Był współtwórcą osławionego resetu z Rosją (chwalił się, że Polska rozpoczęła go jako pierwsza), zaprosił nawet na odprawę polskich ambasadorów ministra Ławrowa, wieszając z tej okazji portret cara Aleksandra I (jak podkreślał jeden z jego współpracowników, "króla Polski"). Z drugiej strony nie da skąpił złośliwości naszemu największemu sojusznikowi - USA - i jego zwolennikom w Polsce. Sojusz ze Stanami Zjednoczonymi określał jako "robienie laski Amerykanom". Po ataku Rosji na Ukrainę pozornie zmienił front. Za atak na Nord Stream (który w końcu okazał się rosyjską prowokacją), nawet dziękował USA, co wykorzystał zaraz ambasador Putina w ONZ. Departament Stanu USA zareagował natychmiast, uznając te "podziękowania" za "rosyjską dezinformację".
Teraz, jak to ustalił tygodnik "Wprost", Radosław Sikorski ma pełnić funkcję ministra spraw zagranicznych w nowym rządzie Donalda Tuska, kolegi Radka przy realizacji resetu.
- Potrzebujemy killera na stanowisku ministra spraw zagranicznych, żeby ścierał się z Andrzejem Dudą. Polityka zagraniczna znów będzie główną kompetencją rządu, a nie prezydenta – powiedział anonimowo "Wprost" informator tygodnika z Platformy Obywatelskiej.

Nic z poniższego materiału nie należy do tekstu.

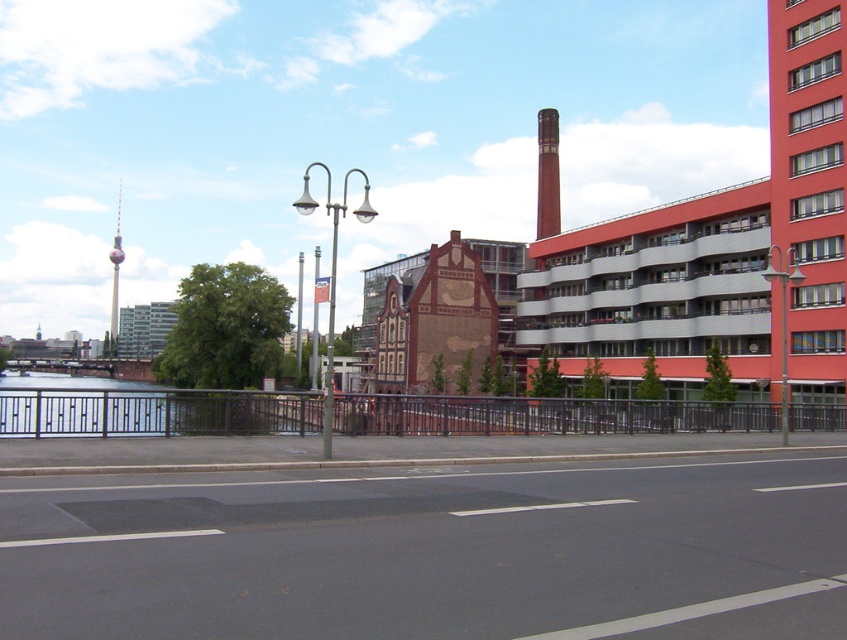 Based on the photo, is metallic water at left below red brick chimney at center?

Indeed, metallic water at left is positioned under red brick chimney at center.

Find the location of a particular element. metallic water at left is located at coordinates (152, 412).

Find the location of a particular element. metallic water at left is located at coordinates [152, 412]. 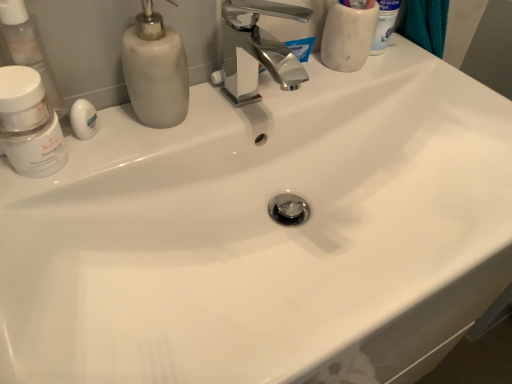 Question: From a real-world perspective, is white marble cup at upper right, which is the first toiletry in back-to-front order, physically located above or below matte white soap dispenser at upper left?

Choices:
 (A) below
 (B) above

Answer: (B)

Question: Based on their sizes in the image, would you say white marble cup at upper right, the 1th toiletry positioned from the top, is bigger or smaller than matte white soap dispenser at upper left?

Choices:
 (A) small
 (B) big

Answer: (B)

Question: Estimate the real-world distances between objects in this image. Which object is farther from the white matte soap at left?

Choices:
 (A) transparent plastic container at left, acting as the 1th toiletry starting from the left
 (B) white matte jar at left
 (C) white marble cup at upper right, the 1th toiletry positioned from the top
 (D) matte white soap dispenser at upper left

Answer: (C)

Question: Which is farther from the white marble cup at upper right, acting as the 2th toiletry starting from the left?

Choices:
 (A) matte white soap dispenser at upper left
 (B) white matte soap at left
 (C) transparent plastic container at left, the 2th toiletry viewed from the right
 (D) white matte jar at left

Answer: (D) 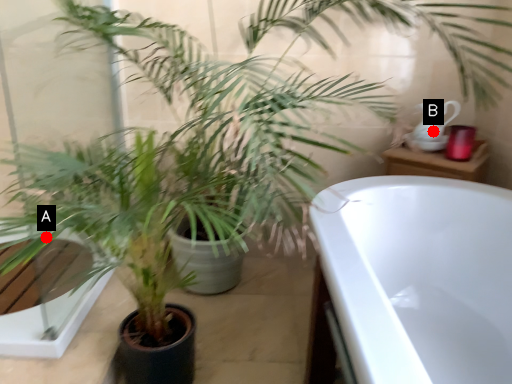 Question: Two points are circled on the image, labeled by A and B beside each circle. Which point appears closest to the camera in this image?

Choices:
 (A) A is closer
 (B) B is closer

Answer: (A) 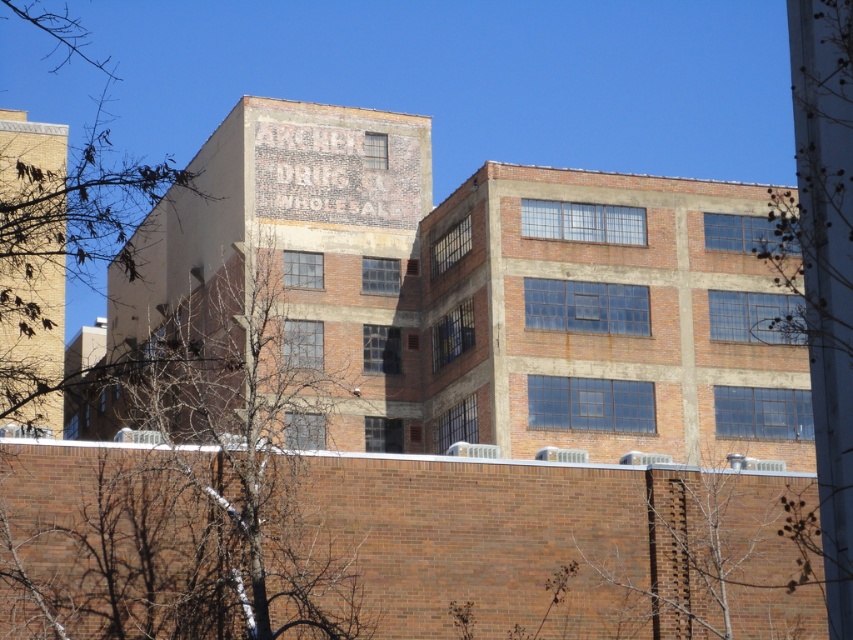 You are a window cleaner standing on the ground in front of the large brick building. You see the bare branches at center and the brown textured tree at lower right. Which object is taller?

The bare branches at center is much taller than the brown textured tree at lower right.

You are a city planner assessing the urban space. You notice the brown textured tree at lower right and the bare branches at right. Which of these two has a wider spread in terms of horizontal coverage?

The bare branches at right have a wider spread than the brown textured tree at lower right, as the brown textured tree at lower right is narrower in width. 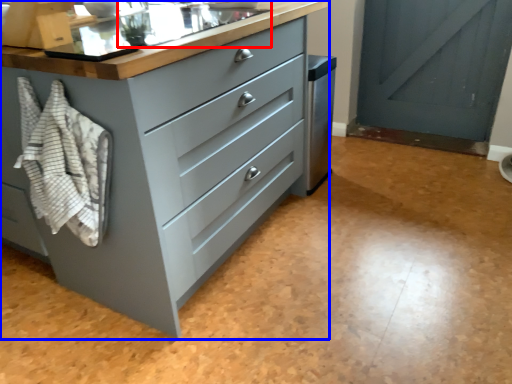 Question: Among these objects, which one is farthest to the camera, sink (highlighted by a red box) or chest of drawers (highlighted by a blue box)?

Choices:
 (A) sink
 (B) chest of drawers

Answer: (A) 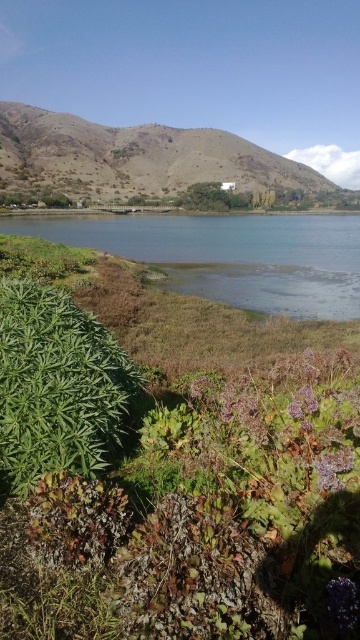 Can you confirm if green leafy plant at lower left is positioned below brown/dry grassy hillside at upper center?

Yes.

Consider the image. Which is above, green leafy plant at lower left or brown/dry grassy hillside at upper center?

brown/dry grassy hillside at upper center is higher up.

Is point (55, 396) farther from viewer compared to point (194, 161)?

No.

This screenshot has width=360, height=640. In order to click on green leafy plant at lower left in this screenshot , I will do `click(57, 385)`.

Is point (209, 140) closer to camera compared to point (326, 605)?

No, (209, 140) is behind (326, 605).

Where is `brown/dry grassy hillside at upper center`? brown/dry grassy hillside at upper center is located at coordinates (136, 157).

Is green leafy plant at lower left behind purple fuzzy flower at lower center?

Yes, green leafy plant at lower left is further from the viewer.

Who is higher up, green leafy plant at lower left or purple fuzzy flower at lower center?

O tym, że Sikorski ma objąć MSZ, donosił wcześniej "Super Express". Politycy PiS ostro krytykowali tę kandydaturę.
Wiceszef MSZ Arkadiusz Mularczyk mówił: - To kandydat z najgorszych snów, kandydat, który przygotowywał grunt pod reset rosyjsko-niemiecki, który uczestniczył we wszystkich konszachtach z Putinem, który liczył, że to da mu szanse na karierę międzynarodową, szefa NATO i inne funkcje międzynarodowe. Jak się zakończyło to wszystko, pamiętamy, że Tusk wykiwał Sikorskiego - mówił wiceminister. Ocenił, że Sikorski to "autor wielkich porażek polskiej dyplomacji".
Jak odbierze ewentualną nominację Sikorskiego zagranica? Z pewnością cieszyć się będą tak "przyjazne" Polsce mocarstwa jak Rosja, czy Niemcy. Odbiór w USA będzie jednak, niezależnie od dyplomatycznych ogólników, negatywny. Rzecz jednak nie w słowach. Jak wiarygodny dla USA i NATO będzie Sikorski i cały gabinet Tuska? I może właśnie o to chodzi.